Lives and works in Connecticut
B. 1991

Danica Lundy’s sensorial, figurative paintings are compositionally complex and slow to reveal their nature. Describing her language as ‘a visceral hyper-reality that shows everything at once’, she exploits painting's potential for panoptical vision, using multiple perspectives, hybrid forms and differing scales in her complex tableaux. ‘A painting can become a poem, a nightmare, a construction site; a lived-in arena for testing out the limits of one’s own power’, she has stated.

Lundy’s figuration plays out in densely crowded narrative scenes. Alive with incident, autobiography yields to larger themes in polyphonic narratives that reflect the varied theatre of human life: from the epic to the banal, and the torrid to the ecstatic. Starting with a rudimentary vision – what she calls a ‘mind-made structure’ – Lundy’s paintings evolve from detailed drawings into improvisational and gestural brushwork. Developing, in some instances, into highly realistic passages and in others into a predominantly expressionistic painterly language, her images oscillate between revealing and concealing their subject and intention.

Now Brooklyn based, Lundy grew up on rural Salt Spring Island in Canada and in many of her paintings draws on her own experiences as a teenager and athlete. Her lucid scenes of parties, classrooms or sports stadiums reflect the potency of teenage emotions, the threshold of becoming, and the sensory experience of adolescent life. Using unexpected shifts in perspective and viewpoint, sometimes including her own watchful eye captured in a reflection, she crowds the viewer into the action. Adopting the point of view of a surgeon, sportsman, partygoer or bystander, we are made aware of the mechanics of looking and the exchange involved in seeing, and being seen.

Lundy’s work encompasses a broad range of references, from poetry and songs to film, television shows and current events; across early Netherlandish painting to the figurative tradition of Max Beckmann and Otto Dix, where physical distortion links directly to sensation and emotion. Interrogating how it feels to inhabit a body and how this might inflect our individual perspective, she makes an explicit connection between emotional uncertainty and bodily discomfort, using her subjects, who seem to willingly embrace abandon, as ‘receptacles for chaos and danger, improvisation, risk and ecstasy’.

Suffused with the literal mess of life, Lundy presents both the ‘stage’ and its wings − the ‘behind the scenes’ reality − with a forensic attention to detail. Soda cans, cigarettes, tampons, cotton buds, screws, bolts and zippers spill across the surface of her pictures, like the missed clues in an unsolved crime. Allowing the viewer to consider everything at once, to look up, down, into and around, Lundy says that she wants a painting ‘to evoke a young lifetime’s worth of cultural gunk, great paintings, friction, disillusionment, jubilation, heartache.’

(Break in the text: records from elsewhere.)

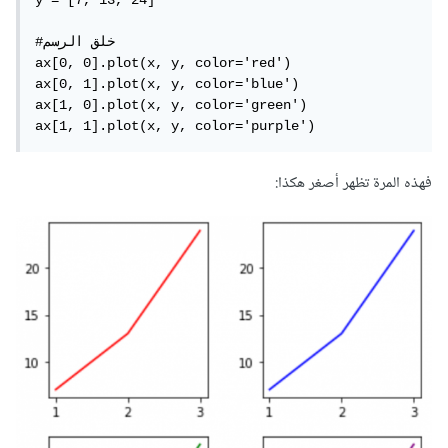
#خلق الرسم

ax[0, 0].plot(x, y, color='red')

ax[0, 1].plot(x, y, color='blue')

ax[1, 0].plot(x, y, color='green')

ax[1, 1].plot(x, y, color='purple')
فهذه المرة تظهر أصغر هكذا: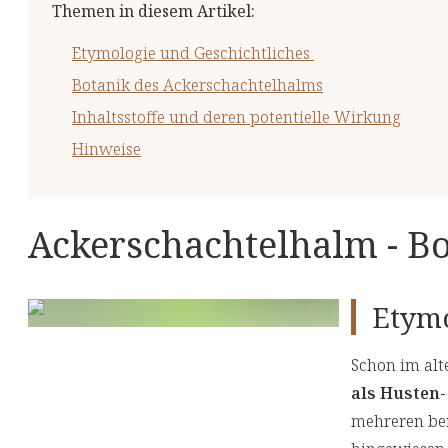
Themen in diesem Artikel
:
Etymologie und Geschichtliches
Botanik des Ackerschachtelhalms
Inhaltsstoffe und deren potentielle Wirkung
Hinweise
Ackerschachtelhalm - B
Etymo
Schon im al
als Husten
mehreren ber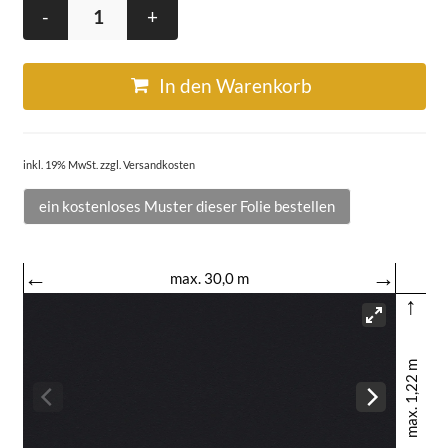
-
+
In den Warenkorb
inkl. 19% MwSt. zzgl. Versandkosten
ein kostenloses Muster dieser Folie bestellen
←
→
max. 30,0 m
↑
max. 1,22 m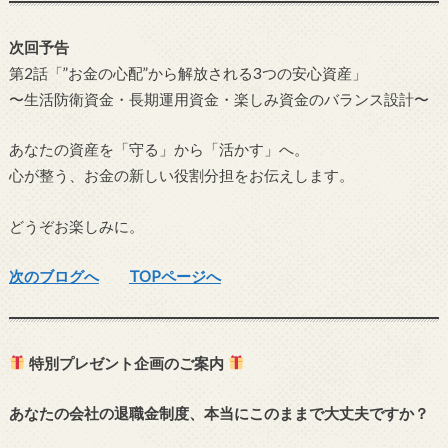
次回予告
第2話「”お金の心配”から解放される3つの安心資産」
〜生活防衛資金・長期運用資金・楽しみ資金のバランス設計〜
あなたの資産を「守る」から「活かす」へ。
心が整う、お金の新しい役割分担をお伝えします。
どうぞお楽しみに。
次のブログへ
TOPページへ
特別プレゼント企画のご案内
あなたの会社の退職金制度、本当にこのままで大丈夫ですか？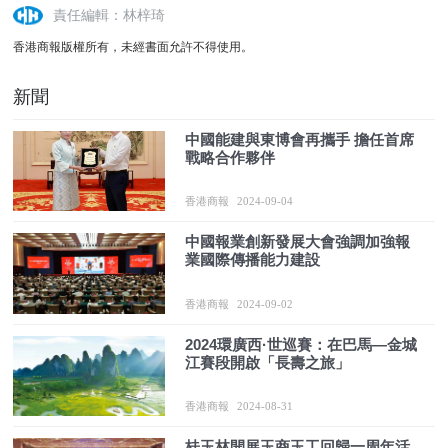
責任編輯：林梓琦
香港商報版權所有，未經書面允許不得使用。
新聞
中國能建與東博會再攜手 擔任首席
戰略合作夥伴
香港商報
2024-09-04
中國報業創新發展大會強調加強報
業國際傳播能力建設
香港商報
2024-09-02
2024環廣西·世巡賽：在巴馬—金城
江賽段開啟「長壽之旅」
香港商報
2024-08-31
桂玉林開展玉商玉工回歸一周年活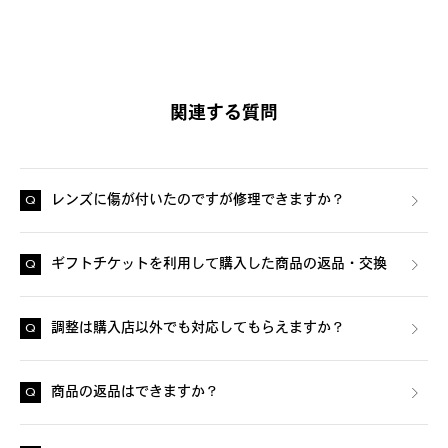
関連する質問
レンズに傷が付いたのですが修理できますか？
ギフトチケットを利用して購入した商品の返品・交換
調整は購入店以外でも対応してもらえますか？
商品の返品はできますか？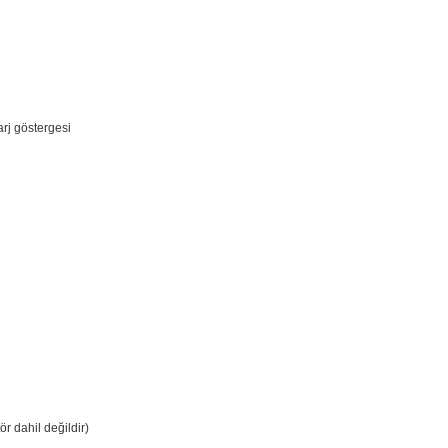
veya dolu) görmenizi sağlar. Böylece düzeltme işlemi sırasında şarjınız sizi
i sayesinde düzelticiyi tutması ve manevra yapması kolaydır.
i - Pil şarj göstergesi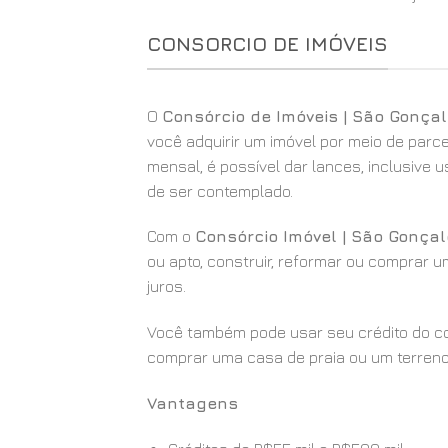
CONSORCIO DE IMÓVEIS
O
Consórcio de Imóveis | São Gonça
você adquirir um imóvel por meio de parc
mensal, é possível dar lances, inclusive
de ser contemplado.
Com o
Consórcio Imóvel | São Gonça
ou apto, construir, reformar ou comprar 
juros.
Você também pode usar seu crédito do con
comprar uma casa de praia ou um terreno
Vantagens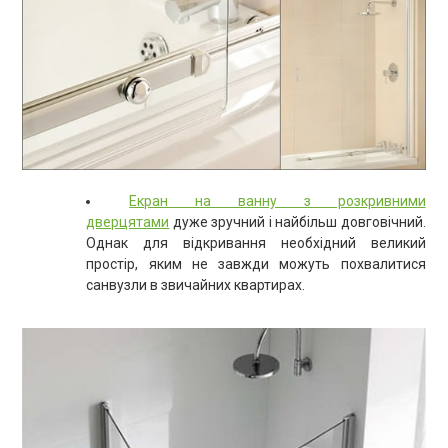
Екран на ванну з розкривними
дверцятами
дуже зручний і найбільш довговічний.
Однак для відкривання необхідний великий
простір, яким не завжди можуть похвалитися
санвузли в звичайних квартирах.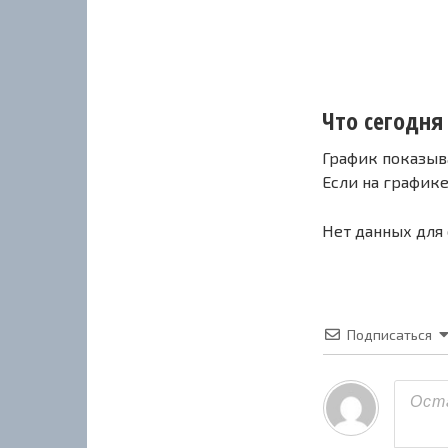
Что сегодня 
График показыв
Если на график
Нет данных для
Подписаться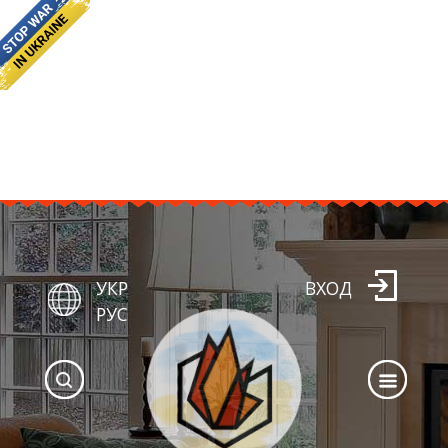
УКР
ВХОД
РУС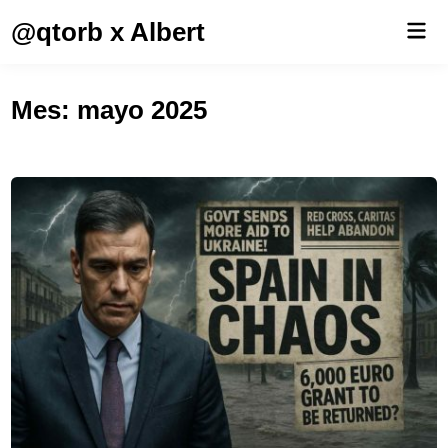
Saltar
@qtorb x Albert
Men
al
prin
contenido
Mes:
mayo 2025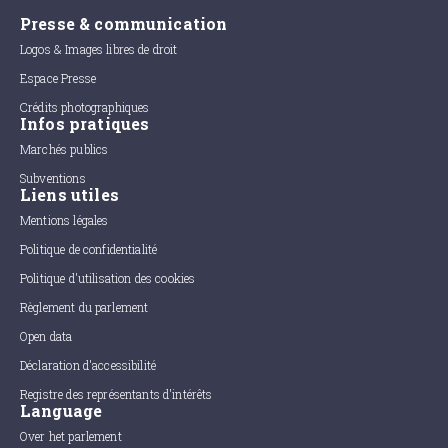
Presse & communication
Logos & Images libres de droit
Espace Presse
Crédits photographiques
Infos pratiques
Marchés publics
Subventions
Liens utiles
Mentions légales
Politique de confidentialité
Politique d'utilisation des cookies
Règlement du parlement
Open data
Déclaration d'accessibilité
Registre des représentants d'intérêts
Language
Over het parlement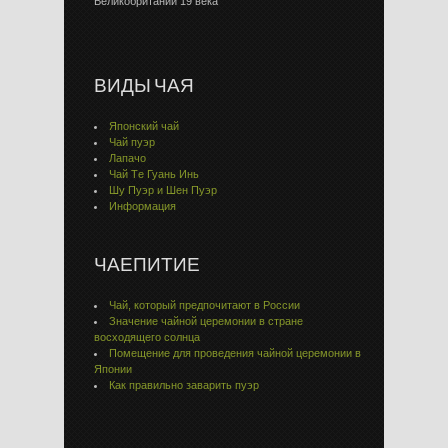
Великобритании 19 века
ВИДЫ ЧАЯ
Японский чай
Чай пуэр
Лапачо
Чай Тe Гуaнь Инь
Шу Пуэр и Шен Пуэр
Информация
ЧАЕПИТИЕ
Чай, который предпочитают в России
Значение чайной церемонии в стране
восходящего солнца
Помещение для проведения чайной церемонии в
Японии
Как правильно заварить пуэр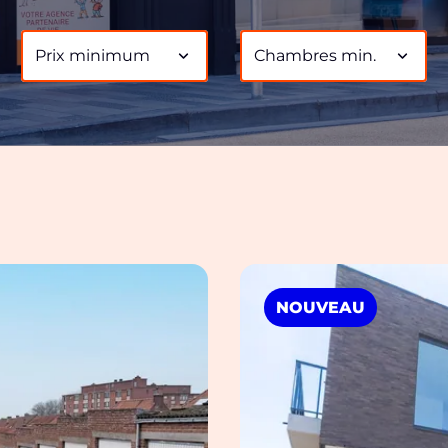
Prix minimum
Chambres min.
NOUVEAU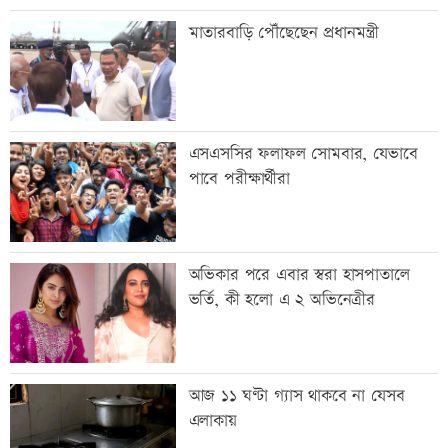
করা হয়। জাতীয় সংসদের চিফ হুইপ নূরুল ইসলাম মণি এবং দলের জ্যেষ্ঠ
মাতারবাড়ি পৌঁছেছেন প্রধানমন্ত্রী
নেতা রুহুল কবীর রিজভী নির্বাচন কমিশনে গিয়ে ফরম দুটি গ্রহণ করেন।
এসএসসির ফলাফল সোমবার, যেভাবে
পাবে পরীক্ষার্থীরা
অভিকার পরে এবার স্বরা হাসপাতালে
ভর্তি, কী হলো এ ২ অভিনেত্রীর
আজ ১১ ঘণ্টা গ্যাস থাকবে না যেসব
এলাকায়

Danica Lundy (b. 1991, Salt Spring, Canada) lives and works in Brooklyn, New York. She received her BFA from Mount Allison University, Sackville, and completed her MFA at the New York Academy of Art, where she concentrated on painting and was awarded the Leipzig International Art Programme Residency and the Chubb Post-Graduate Fellowship. A three-time Elizabeth Greenshields Foundation Grant recipient, Lundy has exhibited internationally, with solo shows in Canada, Italy, Germany, and the United States. Her work is in the public collections of Dallas Museum of Art, Institute of Contemporary Art Miami and Sydney Modern Project, New South Wales, Hall Art Foundation, Centre of International Contemporary Art Vancouver and Contemporary Art Foundation, Japan.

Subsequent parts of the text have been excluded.